**What the exercise asks:**
Look through the listing and report every line that has "CIENCIAS" in it.

**Extracted entries:**
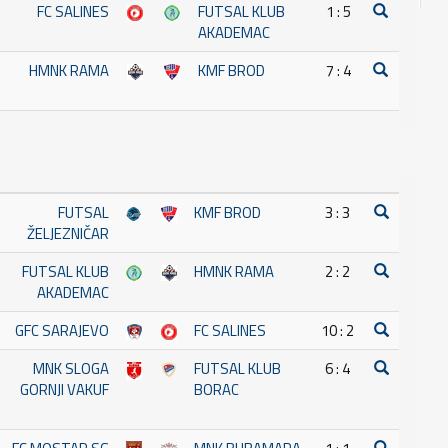
FC SALINES
FUTSAL KLUB
1 : 5
AKADEMAC
HMNK RAMA
KMF BROD
7 : 4
FUTSAL
KMF BROD
3 : 3
ŽELJEZNIČAR
FUTSAL KLUB
HMNK RAMA
2 : 2
AKADEMAC
GFC SARAJEVO
FC SALINES
10 : 2
MNK SLOGA
FUTSAL KLUB
6 : 4
GORNJI VAKUF
BORAC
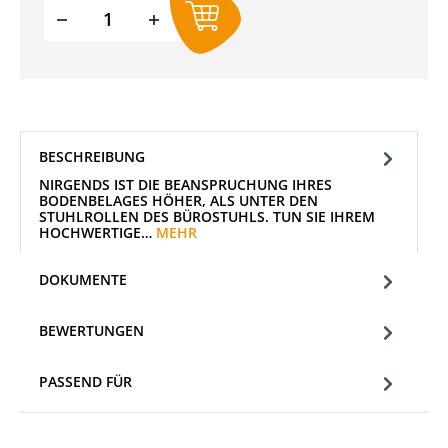
Produkt Anzahl: Gib den gewünschten W
BESCHREIBUNG
NIRGENDS IST DIE BEANSPRUCHUNG IHRES
BODENBELAGES HÖHER, ALS UNTER DEN
STUHLROLLEN DES BÜROSTUHLS. TUN SIE IHREM
HOCHWERTIGE…
MEHR
DOKUMENTE
BEWERTUNGEN
PASSEND FÜR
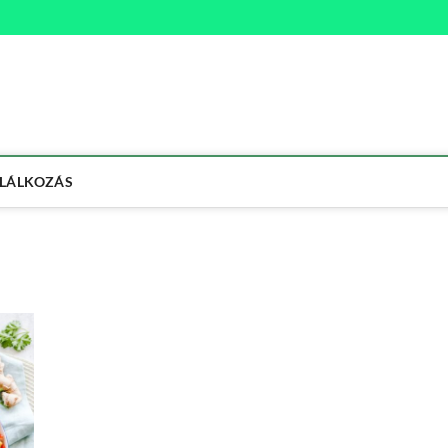
na
ETMÓD
LÁLKOZÁS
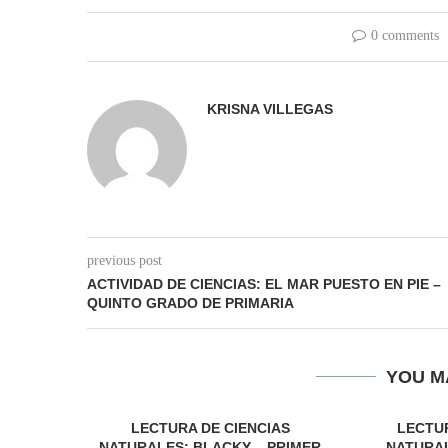
0 comments
KRISNA VILLEGAS
previous post
ACTIVIDAD DE CIENCIAS: EL MAR PUESTO EN PIE –
QUINTO GRADO DE PRIMARIA
YOU M
LECTURA DE CIENCIAS
LECTUR
NATURALES: BLACKY – PRIMER
NATURAL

**Expected output:**
ACTIVIDAD DE CIENCIAS: EL MAR PUESTO EN PIE –
LECTURA DE CIENCIAS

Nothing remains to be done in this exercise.